The report said the government forces were getting close to Khaldiyeh's 13th-century mosque of Khalid Ibn al-Walid, famous for its nine domes and two minarets. On Monday, government troops shelled the mosque, damaging the tomb of Ibn al-Walid, a revered figure in Islam.
An activist in the city who only identified himself as Abu Bilal for fear of government reprisals said the troops were now about 50 meters (yards) from the mosque. "Resistance cannot stand up to tanks, warplanes and mortars," Abu Bilal said, speaking from the city via Skype.
In Damascus, officials said pro-government troops were advancing in battles with rebel forces in the now mostly empty Yarmouk Palestinian refugee camp. Clashes in the camp, which has mostly been under rebel control since last year, broke out earlier this week.
Since the start of the unrest, Syria's half-million Palestinians have struggled to remain on the sidelines but many were eventually split between pro-and anti-Assad groups. In particular, young Palestinian refugees joined the rebels in the fight against Assad's regime.

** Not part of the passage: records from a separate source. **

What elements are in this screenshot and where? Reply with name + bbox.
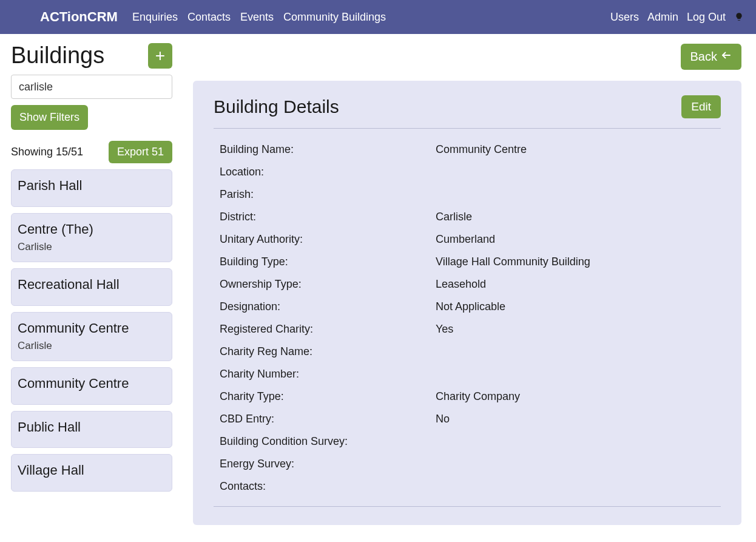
arrow-left-icon (721, 50, 732, 64)
field-label: Parish: (220, 188, 436, 201)
nav-logout[interactable]: Log Out (687, 11, 726, 24)
field-row: Registered Charity:Yes (214, 318, 721, 340)
field-row: Designation:Not Applicable (214, 296, 721, 318)
field-row: Building Condition Survey: (214, 430, 721, 453)
field-value: Not Applicable (436, 300, 715, 313)
show-filters-button[interactable]: Show Filters (11, 105, 88, 130)
divider (214, 506, 721, 507)
field-row: Charity Reg Name: (214, 340, 721, 363)
field-label: Registered Charity: (220, 323, 436, 336)
field-label: CBD Entry: (220, 413, 436, 425)
showing-count: Showing 15/51 (11, 146, 83, 158)
brand[interactable]: ACTionCRM (40, 9, 118, 25)
field-row: Charity Type:Charity Company (214, 385, 721, 408)
building-card[interactable]: Community CentreCarlisle (11, 312, 172, 362)
add-building-button[interactable]: + (148, 43, 172, 69)
field-label: Energy Survey: (220, 458, 436, 470)
nav-enquiries[interactable]: Enquiries (132, 11, 178, 24)
nav-users[interactable]: Users (610, 11, 639, 24)
field-value (436, 345, 715, 358)
top-nav: ACTionCRM Enquiries Contacts Events Comm… (0, 0, 756, 34)
building-card[interactable]: Public Hall (11, 411, 172, 449)
back-label: Back (690, 50, 717, 64)
building-card[interactable]: Community Centre (11, 367, 172, 405)
field-value (436, 368, 715, 381)
sidebar: Buildings + Show Filters Showing 15/51 E… (0, 34, 183, 542)
field-value (436, 166, 715, 178)
building-card[interactable]: Recreational Hall (11, 268, 172, 306)
building-card-title: Community Centre (18, 320, 166, 337)
building-card-title: Centre (The) (18, 221, 166, 238)
building-card-title: Village Hall (18, 462, 166, 479)
field-value (436, 480, 715, 493)
back-button[interactable]: Back (681, 44, 741, 70)
field-row: Energy Survey: (214, 453, 721, 475)
nav-links: Enquiries Contacts Events Community Buil… (132, 11, 386, 24)
field-value (436, 435, 715, 448)
field-value: No (436, 413, 715, 425)
nav-admin[interactable]: Admin (647, 11, 678, 24)
field-value: Charity Company (436, 390, 715, 403)
field-row: Location: (214, 161, 721, 183)
field-value (436, 188, 715, 201)
main-content: Back Building Details Edit Building Name… (183, 34, 756, 542)
divider (214, 128, 721, 129)
field-value: Village Hall Community Building (436, 256, 715, 268)
field-label: Building Condition Survey: (220, 435, 436, 448)
nav-events[interactable]: Events (240, 11, 274, 24)
building-card[interactable]: Village Hall (11, 454, 172, 492)
field-row: Charity Number: (214, 363, 721, 385)
field-label: District: (220, 211, 436, 223)
field-value: Cumberland (436, 233, 715, 246)
building-card-title: Community Centre (18, 375, 166, 392)
field-label: Designation: (220, 300, 436, 313)
field-value: Yes (436, 323, 715, 336)
building-details-panel: Building Details Edit Building Name:Comm… (193, 81, 741, 525)
field-value: Leasehold (436, 278, 715, 291)
plus-icon: + (155, 46, 165, 66)
field-row: District:Carlisle (214, 206, 721, 228)
field-label: Building Name: (220, 143, 436, 156)
field-row: Building Name:Community Centre (214, 138, 721, 161)
building-card-title: Public Hall (18, 419, 166, 436)
building-card[interactable]: Parish Hall (11, 169, 172, 207)
nav-community-buildings[interactable]: Community Buildings (283, 11, 386, 24)
building-card-title: Parish Hall (18, 177, 166, 194)
field-row: Parish: (214, 183, 721, 206)
export-button[interactable]: Export 51 (109, 141, 172, 163)
field-label: Charity Reg Name: (220, 345, 436, 358)
search-input[interactable] (11, 75, 172, 99)
field-label: Charity Number: (220, 368, 436, 381)
edit-button[interactable]: Edit (681, 95, 721, 118)
field-label: Unitary Authority: (220, 233, 436, 246)
field-row: Building Type:Village Hall Community Bui… (214, 251, 721, 273)
fields-list: Building Name:Community CentreLocation:P… (214, 138, 721, 498)
building-list: Parish HallCentre (The)CarlisleRecreatio… (11, 169, 172, 492)
building-card[interactable]: Centre (The)Carlisle (11, 213, 172, 263)
field-row: Unitary Authority:Cumberland (214, 228, 721, 251)
field-label: Ownership Type: (220, 278, 436, 291)
field-value (436, 458, 715, 470)
field-row: CBD Entry:No (214, 408, 721, 430)
building-card-title: Recreational Hall (18, 276, 166, 293)
field-label: Charity Type: (220, 390, 436, 403)
field-value: Community Centre (436, 143, 715, 156)
field-label: Building Type: (220, 256, 436, 268)
sidebar-title: Buildings (11, 42, 104, 69)
nav-right: Users Admin Log Out (610, 11, 744, 24)
field-label: Contacts: (220, 480, 436, 493)
nav-contacts[interactable]: Contacts (187, 11, 231, 24)
building-card-sub: Carlisle (18, 241, 166, 253)
field-label: Location: (220, 166, 436, 178)
field-row: Ownership Type:Leasehold (214, 273, 721, 296)
building-card-sub: Carlisle (18, 340, 166, 352)
field-value: Carlisle (436, 211, 715, 223)
details-title: Building Details (214, 97, 339, 117)
lightbulb-icon[interactable] (734, 12, 744, 22)
field-row: Contacts: (214, 475, 721, 498)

Thousands of the camp's residents have fled to escape the fighting and have gone to other areas in Syria or to neighboring Lebanon.
Anwar Raja, a spokesman for the Popular Front for the Liberation of Palestine-General Command, which is pro-Assad, said Friday that the Palestinians who are fighting with government forces want to "cleanse the camp of terrorists' gangs" and bring back its residents.
Khaled Abdul-Majid of the Popular Struggle Front, another pro-government faction, said the Palestinian fighters, known as Palestinian Popular Committees, have captured nearly a third of the mostly empty camp.
Meanwhile, the Syrian Observatory for Human Rights said nearly 150 soldiers were killed on Monday and Tuesday after rebels stormed and seized the village of Khan al-Assal on the southwestern edge of the northern city of Aleppo. He said 51 of them were shot dead after they were captured alive and surrendered to rebels.
The report could not be independently confirmed. Syria's official media does not release casualty figures for security forces and regime soldiers.
The Britain-based group also said Syrian warplanes bombed an office of the main al-Qaida-linked rebel group in Aleppo city.
The strike late Thursday at the local headquarters of the Islamic State of Iraq and the Levant killed six members of the jihadi group, said the Observatory, which has a network of activists on the ground.
Also Friday, Polish Prime Minister Donald Tusk said that Polish journalist Marcin Suder, who was kidnapped in the rebel-held town of Saraqeb in Idlib province this week, likely was taken by a dangerous and radical group seeking ransom. Tusk told journalists that Suder's abduction "probably has the character of a robbery."
Suder was reporting from Syria as a freelancer, Suder's Polish agency, Studio Melon, said Wednesday.
Another photographer, Jonathan Alpeyrie, was released after being held for 81 days by a Syrian milita, the New York-based agency Polaris Images said in a statement Friday. Polaris said Alpeyrie, of New York, had been abducted in April while working in Syria's Yabrud region, about 80 kilometers (50 miles) north of Damascus
More than 100,000 people have been killed in the Syrian civil war, the United Nations now says, up from nearly 93,000 just more than a month ago.
...
 Associated Press writers Bassem Mroue in Beirut, Cassandra Vinograd in London and Monica Scislowska in Warsaw, Poland, contributed to this report.